Step 2: Create partition file

First concatenate all the sequence files (if multiple) from a batch into a single file [batch].all.seq.

${SCRIPTDIR}/code2part.pl [batch].csv [batch].all.seq [batch] > [batch].part

The files [batch].BAD.list and [batch].NONE.list contain the names of all sequences that have failed quality checks either because they are too short, or contain Ns (BAD), or because the barcode is not recognized (NONE). The files contain additional information that can be used to troubleshoot the pipeline: sequences that are too short (< 75 454 cycles) are followed by the number of cycles, sequences that either contain Ns or have an unknown barcode are followed by the first 8 characters in the sequence.

Step 3: Break up the fasta file into separate batches by partition

  • Create partition directory
mkdir part
cd part
  • Partition main file into sub-parts
${SCRIPTS}/partitionFasta.pl ../[batch].all.seq ../[batch].part

The result is one fasta file per sub-partition (i.e. individual subject).

  • Remove barcodes

(still in the part/ subdirectory)

for i in *.seq; do
  ${SCRIPTS}/unbarcode.pl $i
done

The output files will have the same name as the original file but with the addition of the .nbc suffix. You should remove the .nbc files from the BAD/NONE files in order to prevent their addition to the pipeline downstream.

 rm *.BAD.nbc.fa *.NONE.nbc.fa 

Step 4: Upload file names

Run from 454 directory

${DB_SCRIPTS}/add_file_db.pl [batch]/[batch]_barcode.csv [batch]/part

Step 5: Combine all fasta files into a single one

Note: this assumes we're running the pipeline for the first time - a different protocol is necessary for adding new sequences to an already existing analysis

In the new file all sequences will be named <n>_<nn> where <n> is the value in the "File #" field in 454.csv and <nn> is the index of the sequence in the file.

mkdir Analysis/Run[date]
${DB_SCRIPTS}/combinefa_db.pl -c Analysis/Run[date]/Run[date] 454

The output will be in Analysis/Run[date]/Run[date].fna

Step 6: Run clustering tool

  • First generate clusters

Note: This part assumes we're running the whole set of sequences as one batch.

cd Analysis/Run[date]/Run[date].fna
/fs/szasmg2/ghodsi/Src/clusterk/clusterk7 -r 2 -i Run[date].fna > Run[date].fna.cluster
/fs/szasmg2/ghodsi/Src/clusterk/clusterk7 -r 2 -m -i Run[date].fna > Run[date].fna.align

Output will be in Run[date].fna.cluster, one cluster per line, cluster center listed as the first identifier.

The .align file contains aligned FASTA records for all the sequences in each cluster.
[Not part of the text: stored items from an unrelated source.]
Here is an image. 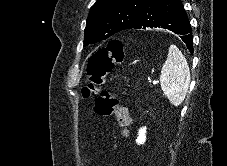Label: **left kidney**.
Listing matches in <instances>:
<instances>
[{
    "mask_svg": "<svg viewBox=\"0 0 227 166\" xmlns=\"http://www.w3.org/2000/svg\"><path fill=\"white\" fill-rule=\"evenodd\" d=\"M146 141V127L140 128L138 132V137L136 139V143L141 145L144 144Z\"/></svg>",
    "mask_w": 227,
    "mask_h": 166,
    "instance_id": "left-kidney-1",
    "label": "left kidney"
}]
</instances>
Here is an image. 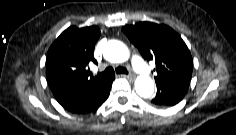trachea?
<instances>
[{
  "label": "trachea",
  "instance_id": "3493384b",
  "mask_svg": "<svg viewBox=\"0 0 236 135\" xmlns=\"http://www.w3.org/2000/svg\"><path fill=\"white\" fill-rule=\"evenodd\" d=\"M117 74H128V71L126 68L124 67H117L115 70L113 69V67L109 66L107 67L102 73H99L100 76H112L114 73Z\"/></svg>",
  "mask_w": 236,
  "mask_h": 135
}]
</instances>
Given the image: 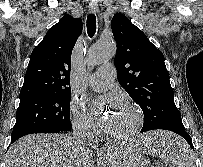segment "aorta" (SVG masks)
<instances>
[{"label":"aorta","mask_w":203,"mask_h":167,"mask_svg":"<svg viewBox=\"0 0 203 167\" xmlns=\"http://www.w3.org/2000/svg\"><path fill=\"white\" fill-rule=\"evenodd\" d=\"M116 44L112 39H101L88 51L85 64L88 67L102 64L115 56Z\"/></svg>","instance_id":"762f6f07"}]
</instances>
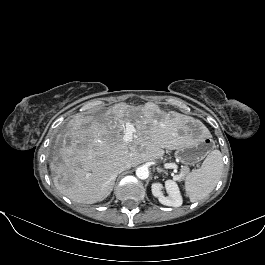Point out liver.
I'll return each instance as SVG.
<instances>
[{"label": "liver", "mask_w": 265, "mask_h": 265, "mask_svg": "<svg viewBox=\"0 0 265 265\" xmlns=\"http://www.w3.org/2000/svg\"><path fill=\"white\" fill-rule=\"evenodd\" d=\"M136 110L125 103L110 107L98 116L75 115L56 140V156L50 162L55 187L77 203L93 204L112 191L117 165L132 166L153 161L164 149L184 147L191 139L185 126L193 118L162 111L156 105ZM133 121L134 137L125 142L126 123ZM58 157L61 162H58Z\"/></svg>", "instance_id": "obj_1"}]
</instances>
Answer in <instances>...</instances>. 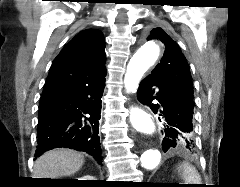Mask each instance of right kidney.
I'll return each instance as SVG.
<instances>
[{
    "mask_svg": "<svg viewBox=\"0 0 240 187\" xmlns=\"http://www.w3.org/2000/svg\"><path fill=\"white\" fill-rule=\"evenodd\" d=\"M78 180H95V178L93 176L86 175L83 176L82 178H78Z\"/></svg>",
    "mask_w": 240,
    "mask_h": 187,
    "instance_id": "1",
    "label": "right kidney"
}]
</instances>
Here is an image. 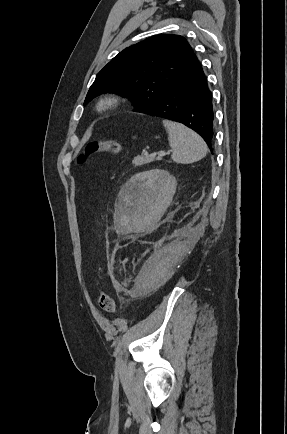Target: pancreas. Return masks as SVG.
I'll list each match as a JSON object with an SVG mask.
<instances>
[{"mask_svg":"<svg viewBox=\"0 0 287 434\" xmlns=\"http://www.w3.org/2000/svg\"><path fill=\"white\" fill-rule=\"evenodd\" d=\"M155 160H158V158H155V156L142 154V155L137 156L133 159V165L135 167L142 166L144 164L151 163Z\"/></svg>","mask_w":287,"mask_h":434,"instance_id":"obj_1","label":"pancreas"}]
</instances>
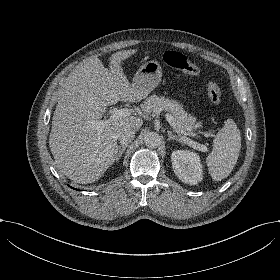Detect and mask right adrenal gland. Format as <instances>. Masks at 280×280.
<instances>
[{
  "mask_svg": "<svg viewBox=\"0 0 280 280\" xmlns=\"http://www.w3.org/2000/svg\"><path fill=\"white\" fill-rule=\"evenodd\" d=\"M118 153L115 157V161H119L120 157L122 156V154L124 153V151L126 150V145H122V146H118Z\"/></svg>",
  "mask_w": 280,
  "mask_h": 280,
  "instance_id": "1",
  "label": "right adrenal gland"
}]
</instances>
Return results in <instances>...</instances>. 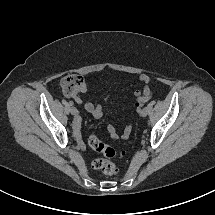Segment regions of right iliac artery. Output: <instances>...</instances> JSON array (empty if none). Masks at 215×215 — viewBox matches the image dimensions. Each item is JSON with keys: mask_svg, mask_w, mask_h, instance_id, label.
<instances>
[{"mask_svg": "<svg viewBox=\"0 0 215 215\" xmlns=\"http://www.w3.org/2000/svg\"><path fill=\"white\" fill-rule=\"evenodd\" d=\"M70 106H72L73 105V102L72 101H69V103H68Z\"/></svg>", "mask_w": 215, "mask_h": 215, "instance_id": "82829eb1", "label": "right iliac artery"}]
</instances>
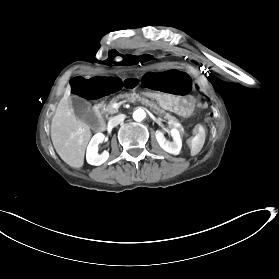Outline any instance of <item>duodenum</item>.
<instances>
[{
  "label": "duodenum",
  "mask_w": 279,
  "mask_h": 279,
  "mask_svg": "<svg viewBox=\"0 0 279 279\" xmlns=\"http://www.w3.org/2000/svg\"><path fill=\"white\" fill-rule=\"evenodd\" d=\"M142 96L144 98H148V99H151V98L152 99H157L159 97V94L157 92L144 91L142 93ZM92 107H93L94 112L96 113V115H97V117L99 118V121H100V125L96 128V132L98 134H101L107 126L106 117L104 116V113L101 110L102 107H103V104H102L101 101L96 100V101L93 102Z\"/></svg>",
  "instance_id": "duodenum-1"
}]
</instances>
Clusters are separated by #<number> where <number> is the number of sequences in the cluster.


  • Then extract the cluster centers

From here on the code runs the same in both full-run and batch modes

/fs/szasmg2/ghodsi/Src/clusterk/fastaselect Run[date].fna < Run[date].fna.cluster > Run[date].centers.fna

Step 7: Assign putative taxonomic labels to clusters

/fs/szasmg2/ghodsi/rdp/findtax/findtaxid.sh Run[date].centers.fna > Run[date].centers.taxid

Output is tab-delimited: sequence name <TAB> taxid Note: using "findtax" instead of "findtaxid" will retrieve actual taxonomy names.